The task: Print out the data below. Do not alter a single line.
+++ Data to examine +++
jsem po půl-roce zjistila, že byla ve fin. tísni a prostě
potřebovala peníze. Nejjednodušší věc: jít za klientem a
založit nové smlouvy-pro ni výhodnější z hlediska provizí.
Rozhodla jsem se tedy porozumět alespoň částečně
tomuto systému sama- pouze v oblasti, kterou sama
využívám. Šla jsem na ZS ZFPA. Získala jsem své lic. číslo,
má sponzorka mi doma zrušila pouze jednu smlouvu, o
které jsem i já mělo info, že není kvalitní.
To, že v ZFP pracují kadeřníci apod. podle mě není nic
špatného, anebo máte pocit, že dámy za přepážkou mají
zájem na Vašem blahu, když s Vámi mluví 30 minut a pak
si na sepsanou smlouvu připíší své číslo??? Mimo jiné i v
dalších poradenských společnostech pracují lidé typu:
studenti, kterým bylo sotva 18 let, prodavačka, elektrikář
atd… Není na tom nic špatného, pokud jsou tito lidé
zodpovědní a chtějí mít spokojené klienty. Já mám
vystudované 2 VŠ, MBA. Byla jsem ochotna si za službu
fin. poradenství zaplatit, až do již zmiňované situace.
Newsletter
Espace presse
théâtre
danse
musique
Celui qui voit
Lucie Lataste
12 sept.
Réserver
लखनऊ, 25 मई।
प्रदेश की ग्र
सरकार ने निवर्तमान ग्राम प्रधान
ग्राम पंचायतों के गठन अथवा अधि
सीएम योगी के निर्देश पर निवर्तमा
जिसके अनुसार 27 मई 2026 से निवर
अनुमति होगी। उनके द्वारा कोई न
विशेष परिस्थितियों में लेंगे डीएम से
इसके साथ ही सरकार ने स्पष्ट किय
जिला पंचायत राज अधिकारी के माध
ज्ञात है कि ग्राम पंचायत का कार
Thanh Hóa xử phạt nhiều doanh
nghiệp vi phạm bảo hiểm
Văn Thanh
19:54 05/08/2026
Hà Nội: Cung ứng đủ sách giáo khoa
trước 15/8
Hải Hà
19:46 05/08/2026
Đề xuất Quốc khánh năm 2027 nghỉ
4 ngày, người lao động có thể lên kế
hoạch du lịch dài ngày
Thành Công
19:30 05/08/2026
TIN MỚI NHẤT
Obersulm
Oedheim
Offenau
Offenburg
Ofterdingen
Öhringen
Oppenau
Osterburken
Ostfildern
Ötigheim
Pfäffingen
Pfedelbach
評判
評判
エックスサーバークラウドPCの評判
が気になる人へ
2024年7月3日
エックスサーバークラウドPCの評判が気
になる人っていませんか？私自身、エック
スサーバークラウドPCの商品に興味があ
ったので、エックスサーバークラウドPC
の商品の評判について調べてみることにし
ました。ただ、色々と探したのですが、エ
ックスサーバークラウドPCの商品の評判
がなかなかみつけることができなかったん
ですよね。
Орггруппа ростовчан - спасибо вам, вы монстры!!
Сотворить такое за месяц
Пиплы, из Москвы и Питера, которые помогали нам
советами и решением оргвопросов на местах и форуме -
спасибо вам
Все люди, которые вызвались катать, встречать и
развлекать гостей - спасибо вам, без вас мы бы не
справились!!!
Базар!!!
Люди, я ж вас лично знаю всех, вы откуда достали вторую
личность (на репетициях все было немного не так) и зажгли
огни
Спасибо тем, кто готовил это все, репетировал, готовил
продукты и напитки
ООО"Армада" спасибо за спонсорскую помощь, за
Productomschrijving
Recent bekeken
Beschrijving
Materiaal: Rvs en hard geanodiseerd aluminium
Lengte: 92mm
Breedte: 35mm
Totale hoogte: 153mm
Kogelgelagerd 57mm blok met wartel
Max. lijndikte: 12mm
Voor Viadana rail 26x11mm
+++
Your response:
jsem po půl-roce zjistila, že byla ve fin. tísni a prostě
potřebovala peníze. Nejjednodušší věc: jít za klientem a
založit nové smlouvy-pro ni výhodnější z hlediska provizí.
Rozhodla jsem se tedy porozumět alespoň částečně
tomuto systému sama- pouze v oblasti, kterou sama
využívám. Šla jsem na ZS ZFPA. Získala jsem své lic. číslo,
má sponzorka mi doma zrušila pouze jednu smlouvu, o
které jsem i já mělo info, že není kvalitní.
To, že v ZFP pracují kadeřníci apod. podle mě není nic
špatného, anebo máte pocit, že dámy za přepážkou mají
zájem na Vašem blahu, když s Vámi mluví 30 minut a pak
si na sepsanou smlouvu připíší své číslo??? Mimo jiné i v
dalších poradenských společnostech pracují lidé typu:
studenti, kterým bylo sotva 18 let, prodavačka, elektrikář
atd… Není na tom nic špatného, pokud jsou tito lidé
zodpovědní a chtějí mít spokojené klienty. Já mám
vystudované 2 VŠ, MBA. Byla jsem ochotna si za službu
fin. poradenství zaplatit, až do již zmiňované situace.
Newsletter
Espace presse
théâtre
danse
musique
Celui qui voit
Lucie Lataste
12 sept.
Réserver
लखनऊ, 25 मई।
प्रदेश की ग्र
सरकार ने निवर्तमान ग्राम प्रधान
ग्राम पंचायतों के गठन अथवा अधि
सीएम योगी के निर्देश पर निवर्तमा
जिसके अनुसार 27 मई 2026 से निवर
अनुमति होगी। उनके द्वारा कोई न
विशेष परिस्थितियों में लेंगे डीएम से
इसके साथ ही सरकार ने स्पष्ट किय
जिला पंचायत राज अधिकारी के माध
ज्ञात है कि ग्राम पंचायत का कार
Thanh Hóa xử phạt nhiều doanh
nghiệp vi phạm bảo hiểm
Văn Thanh
19:54 05/08/2026
Hà Nội: Cung ứng đủ sách giáo khoa
trước 15/8
Hải Hà
19:46 05/08/2026
Đề xuất Quốc khánh năm 2027 nghỉ
4 ngày, người lao động có thể lên kế
hoạch du lịch dài ngày
Thành Công
19:30 05/08/2026
TIN MỚI NHẤT
Obersulm
Oedheim
Offenau
Offenburg
Ofterdingen
Öhringen
Oppenau
Osterburken
Ostfildern
Ötigheim
Pfäffingen
Pfedelbach
評判
評判
エックスサーバークラウドPCの評判
が気になる人へ
2024年7月3日
エックスサーバークラウドPCの評判が気
になる人っていませんか？私自身、エック
スサーバークラウドPCの商品に興味があ
ったので、エックスサーバークラウドPC
の商品の評判について調べてみることにし
ました。ただ、色々と探したのですが、エ
ックスサーバークラウドPCの商品の評判
がなかなかみつけることができなかったん
ですよね。
Орггруппа ростовчан - спасибо вам, вы монстры!!
Сотворить такое за месяц
Пиплы, из Москвы и Питера, которые помогали нам
советами и решением оргвопросов на местах и форуме -
спасибо вам
Все люди, которые вызвались катать, встречать и
развлекать гостей - спасибо вам, без вас мы бы не
справились!!!
Базар!!!
Люди, я ж вас лично знаю всех, вы откуда достали вторую
личность (на репетициях все было немного не так) и зажгли
огни
Спасибо тем, кто готовил это все, репетировал, готовил
продукты и напитки
ООО"Армада" спасибо за спонсорскую помощь, за
Productomschrijving
Recent bekeken
Beschrijving
Materiaal: Rvs en hard geanodiseerd aluminium
Lengte: 92mm
Breedte: 35mm
Totale hoogte: 153mm
Kogelgelagerd 57mm blok met wartel
Max. lijndikte: 12mm
Voor Viadana rail 26x11mm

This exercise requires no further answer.